Quand c’était l’heure et où qu’elle se trouve, Anna donnait le sein à son bébé sans se cacher. En artiste, elle s’était mise à nu dans son film, dévoiler un bout d’épiderme ne posait pas de problème. Les hommes présents à ce moment-là s’extasiaient sur la satisfaction qu’on lisait dans les yeux du bambin goulu accroché au téton et ne détournaient le regard qu’après avoir admiré la taille conséquente du nichon nourricier.

La joyeuse bande partit sur les chemins escarpés. Romain était de la balade. Anna resta en tête, marcha d’un bon pas pour montrer que l’accouchement n’avait pas altéré son tonus. Ils furent plusieurs à se proposer de porter le sac ventral et son petit trésor, mais Anna et Paul ne partagèrent pas le plaisir de sentir le petit être qui s’ouvrait à la vie contre leur cœur.

Arrivés au sommet, subjugués par le paysage grandiose, tout le monde fit silence. Les photos prises à ce moment-là alors que le soleil déclinait et que le ciel s’embrasait les montrèrent tous insolents de beauté.

Matelas par terre, lits de camp dans la grange, tente marabout, il avait été prévu de coucher tout le monde. On taquina ceux qui se déclarèrent obligés de partir en faisant semblant de mettre en doute la véracité des raisons évoquées. On accompagna les conducteurs nocturnes à leurs voitures.

— C’est parce que le parking est un ancien champ de blé, qu’on s’est garés en épi ? lança un rigolo.

Les lâcheurs furent couverts de baisers et ne purent s’échapper qu’après avoir promis d’être prudents et de s’arrêter sur le bas-côté dès qu’ils se sentiraient fatigués. Leurs phares éclairant la route qui s’ouvrait à eux, ils ne virent pas s’agiter la forêt de bras des gueulards fraternels et optimistes restés sur le parking, qui prédisaient que ce n’était là qu’un au revoir et que, du coup, ils se reverraient.

On enleva les broches, réalimenta le feu. Ayant pris place autour du foyer, la petite troupe ne tarda pas à faire ce que font les humains depuis la nuit des temps quand ils sont assis en rond autour d’un feu : ils chantèrent en chœur. Toutes les voix, même les fluettes, les rauques et les incertaines, s’agrégèrent pour n’en former qu’une, somptueuse, qui s’éleva dans la nuit étoilée et réchauffa les cœurs.

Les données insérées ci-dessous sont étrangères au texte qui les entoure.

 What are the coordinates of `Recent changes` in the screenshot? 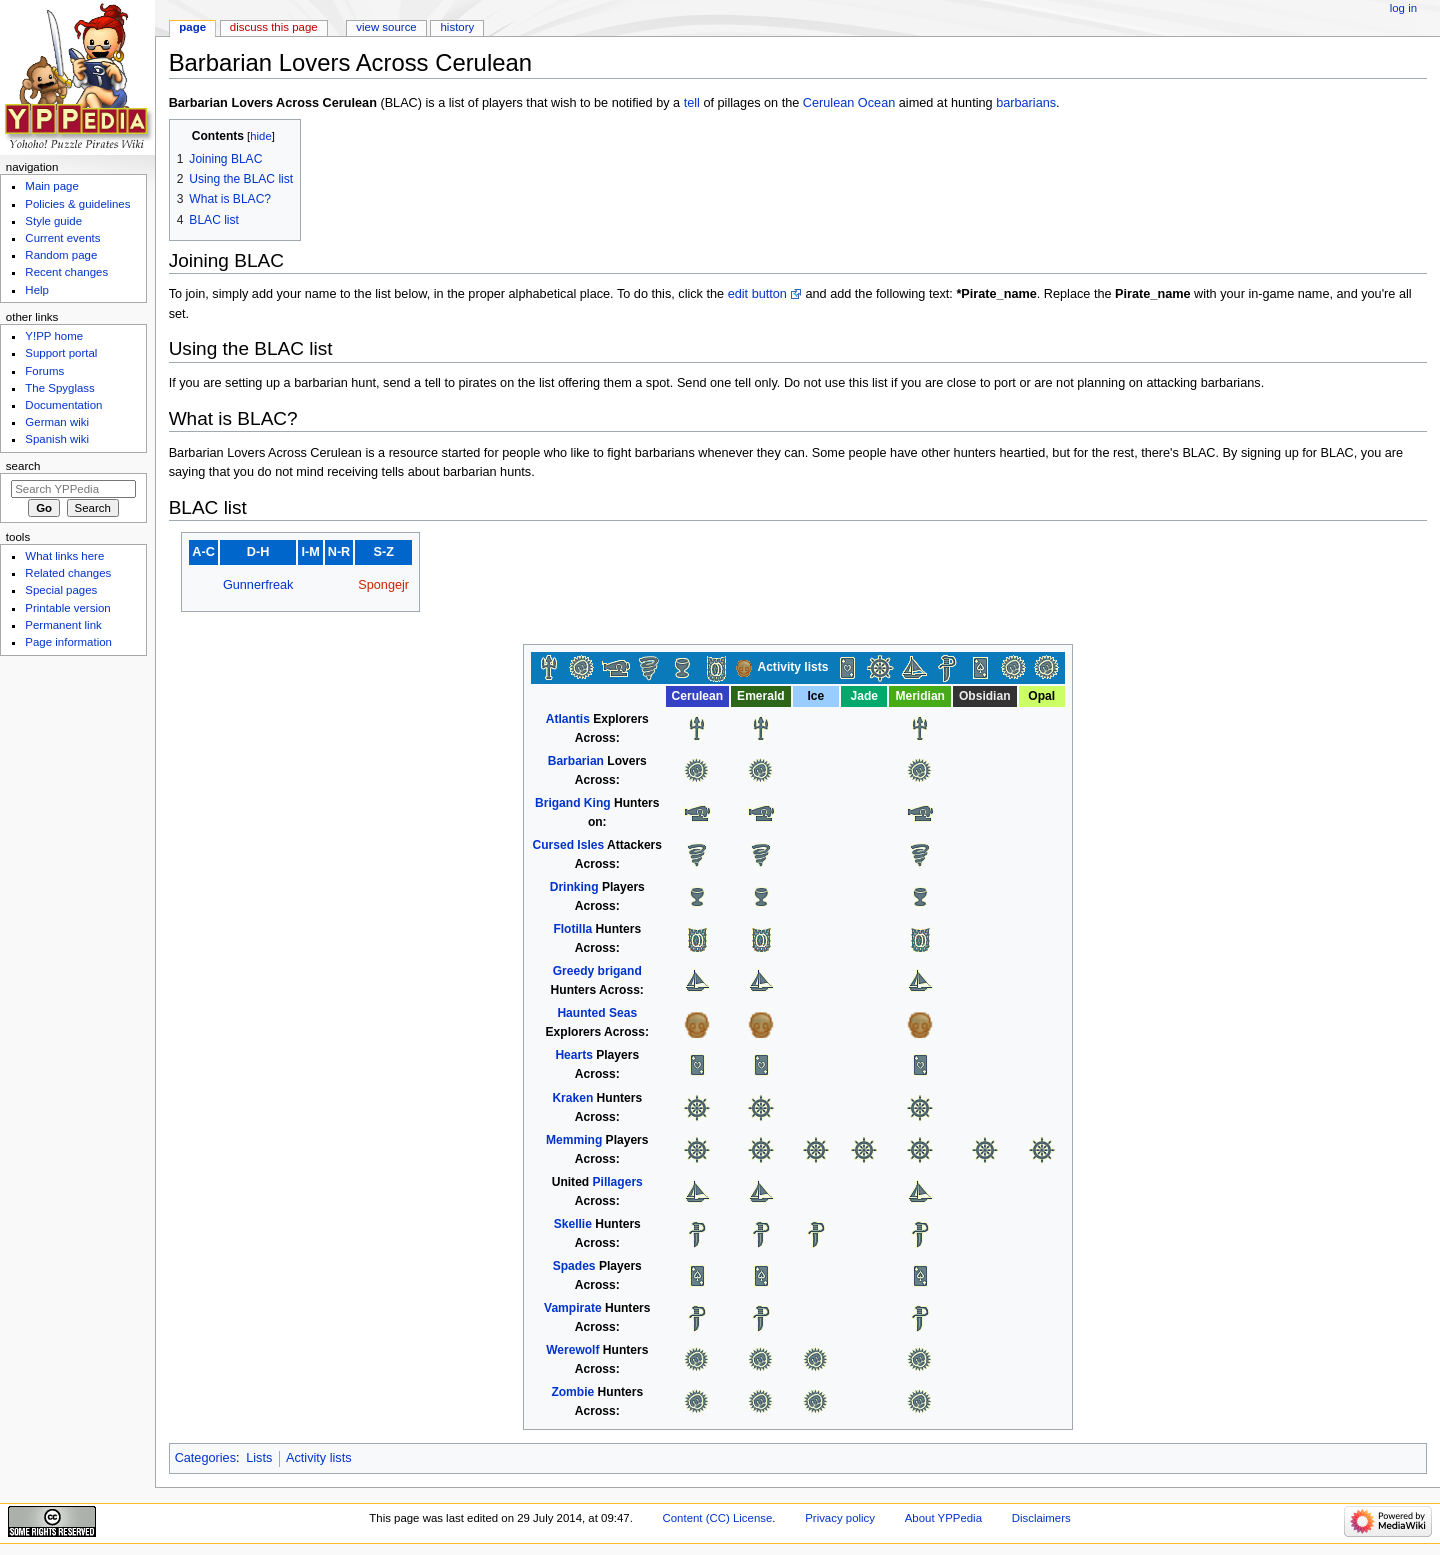 It's located at (66, 272).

Stéphane B. arriva vers eux à la fin d’un gospel. Le cercle s’ouvrit, il trouva une place entre une gamine et un barbu. La guitare changeait de main, les chansons de style. Il la prit sans faire de manières quand on la lui proposa, la cala sur ses cuisses et n’eut pas à regarder le manche pour placer ses doigts. Dès le premier accord, la guitare sonna avec une ampleur jusque-là absente. Les gens furent touchés par la simplicité du comédien. Un sentiment plus complexe teinté de jalousie les effleura quand ils constatèrent qu’en plus d’être beau et bankable, Stéphane B. avait une voix magnifique et jouait de la guitare comme un dieu. Sans se concerter, ils ne mêlèrent pas leur voix à la sienne, laissant la vedette à son statut, au-dessus de la mêlée, mais seule.

L’heure avançant, on déserta le feu. Restèrent des braises dont le rougeoiement s’amenuisa. La communion vocale sous la voûte étoilée était favorable aux rapprochements. Des couples se formèrent dans les fourrés, à l’arrière des bagnoles. Moins qu’on aurait pu croire. Les étreintes furent brèves, les liaisons laissées à l’état d’esquisses, les amants ne restèrent pas enlacés. Il y avait gêne. Paul et Anna faisaient de l’ombre, ils avaient mis la barre haut. S’attoucher, se rouler des pelles, s’enfiler vite fait, ces petites manœuvres étaient dérisoires à côté de l’amour absolu qu’ils incarnaient.

À l’aube, Romain poussa de doux vagissements. Anna lui déposa un baiser sur le front avant de lui offrir son sein. Paul se mit sur un coude pour les observer. Anna avait tout d’une louve. Il ressentit quelque chose de plus fort que le bonheur. Le soleil qui se levait derrière les montagnes, le bruit de l’eau qui coulait à la fontaine, le vent qui faisait bouger les branches : Anna et le bébé faisaient partie de ce grand cirque. Une force vitale émanait d’eux, inarrêtable comme un torrent.